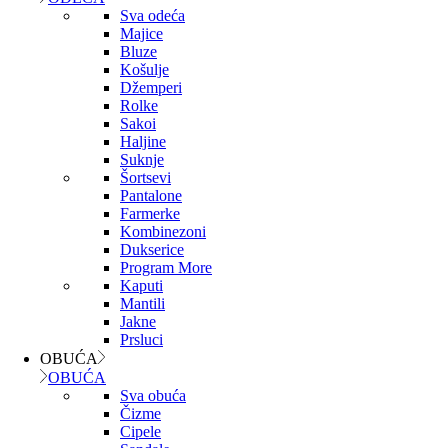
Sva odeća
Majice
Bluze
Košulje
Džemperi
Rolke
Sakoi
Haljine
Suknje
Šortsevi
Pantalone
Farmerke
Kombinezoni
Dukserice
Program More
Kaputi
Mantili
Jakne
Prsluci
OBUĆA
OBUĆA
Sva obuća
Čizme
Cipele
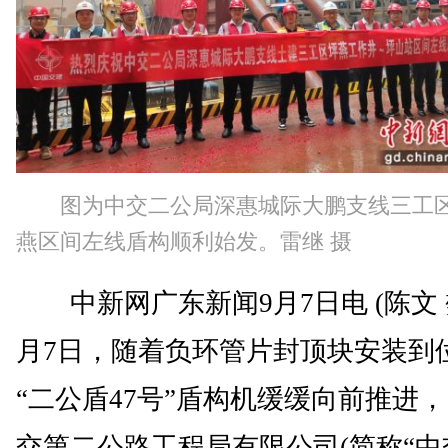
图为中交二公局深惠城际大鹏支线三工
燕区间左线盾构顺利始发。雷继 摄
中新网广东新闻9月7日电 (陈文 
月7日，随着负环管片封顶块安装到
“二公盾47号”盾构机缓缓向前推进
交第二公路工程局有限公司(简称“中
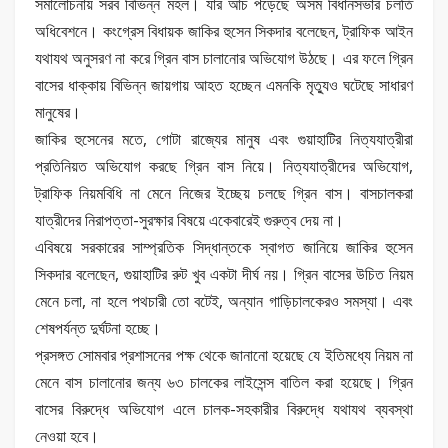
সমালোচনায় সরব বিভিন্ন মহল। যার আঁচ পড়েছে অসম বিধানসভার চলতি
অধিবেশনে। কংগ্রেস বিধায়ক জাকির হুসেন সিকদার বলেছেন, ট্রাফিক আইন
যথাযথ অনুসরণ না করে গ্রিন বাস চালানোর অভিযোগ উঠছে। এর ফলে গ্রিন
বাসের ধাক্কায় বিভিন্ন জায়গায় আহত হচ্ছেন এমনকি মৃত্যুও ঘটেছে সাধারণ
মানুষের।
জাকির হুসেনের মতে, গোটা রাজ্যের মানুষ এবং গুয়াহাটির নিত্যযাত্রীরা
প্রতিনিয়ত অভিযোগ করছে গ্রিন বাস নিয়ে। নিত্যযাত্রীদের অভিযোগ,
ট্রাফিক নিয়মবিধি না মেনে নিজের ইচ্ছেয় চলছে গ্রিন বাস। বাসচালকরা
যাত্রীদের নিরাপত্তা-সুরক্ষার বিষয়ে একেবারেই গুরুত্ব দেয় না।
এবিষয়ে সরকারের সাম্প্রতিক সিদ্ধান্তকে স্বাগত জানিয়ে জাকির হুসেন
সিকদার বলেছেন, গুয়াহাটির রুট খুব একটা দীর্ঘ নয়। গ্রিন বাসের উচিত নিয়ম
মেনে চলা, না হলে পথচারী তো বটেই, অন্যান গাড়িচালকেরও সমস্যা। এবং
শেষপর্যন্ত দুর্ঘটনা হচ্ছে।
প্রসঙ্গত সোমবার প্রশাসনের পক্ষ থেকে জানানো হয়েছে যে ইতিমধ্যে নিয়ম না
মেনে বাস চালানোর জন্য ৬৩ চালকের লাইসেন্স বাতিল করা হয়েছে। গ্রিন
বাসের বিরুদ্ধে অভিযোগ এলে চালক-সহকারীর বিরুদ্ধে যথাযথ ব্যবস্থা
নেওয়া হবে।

____________________

* **TASK**: Every entry above needs to be duplicated exactly, without its images.

* **OUTPUT BELOW**:
Sva odeća
Majice
Bluze
Košulje
Džemperi
Rolke
Sakoi
Haljine
Suknje
Šortsevi
Pantalone
Farmerke
Kombinezoni
Dukserice
Program More
Kaputi
Mantili
Jakne
Prsluci
OBUĆA
OBUĆA
Sva obuća
Čizme
Cipele
图为中交二公局深惠城际大鹏支线三工
燕区间左线盾构顺利始发。雷继 摄
中新网广东新闻9月7日电 (陈文 
月7日，随着负环管片封顶块安装到
“二公盾47号”盾构机缓缓向前推进
交第二公路工程局有限公司(简称“中
সমালোচনায় সরব বিভিন্ন মহল। যার আঁচ পড়েছে অসম বিধানসভার চলতি
অধিবেশনে। কংগ্রেস বিধায়ক জাকির হুসেন সিকদার বলেছেন, ট্রাফিক আইন
যথাযথ অনুসরণ না করে গ্রিন বাস চালানোর অভিযোগ উঠছে। এর ফলে গ্রিন
বাসের ধাক্কায় বিভিন্ন জায়গায় আহত হচ্ছেন এমনকি মৃত্যুও ঘটেছে সাধারণ
মানুষের।
জাকির হুসেনের মতে, গোটা রাজ্যের মানুষ এবং গুয়াহাটির নিত্যযাত্রীরা
প্রতিনিয়ত অভিযোগ করছে গ্রিন বাস নিয়ে। নিত্যযাত্রীদের অভিযোগ,
ট্রাফিক নিয়মবিধি না মেনে নিজের ইচ্ছেয় চলছে গ্রিন বাস। বাসচালকরা
যাত্রীদের নিরাপত্তা-সুরক্ষার বিষয়ে একেবারেই গুরুত্ব দেয় না।
এবিষয়ে সরকারের সাম্প্রতিক সিদ্ধান্তকে স্বাগত জানিয়ে জাকির হুসেন
সিকদার বলেছেন, গুয়াহাটির রুট খুব একটা দীর্ঘ নয়। গ্রিন বাসের উচিত নিয়ম
মেনে চলা, না হলে পথচারী তো বটেই, অন্যান গাড়িচালকেরও সমস্যা। এবং
শেষপর্যন্ত দুর্ঘটনা হচ্ছে।
প্রসঙ্গত সোমবার প্রশাসনের পক্ষ থেকে জানানো হয়েছে যে ইতিমধ্যে নিয়ম না
মেনে বাস চালানোর জন্য ৬৩ চালকের লাইসেন্স বাতিল করা হয়েছে। গ্রিন
বাসের বিরুদ্ধে অভিযোগ এলে চালক-সহকারীর বিরুদ্ধে যথাযথ ব্যবস্থা
নেওয়া হবে।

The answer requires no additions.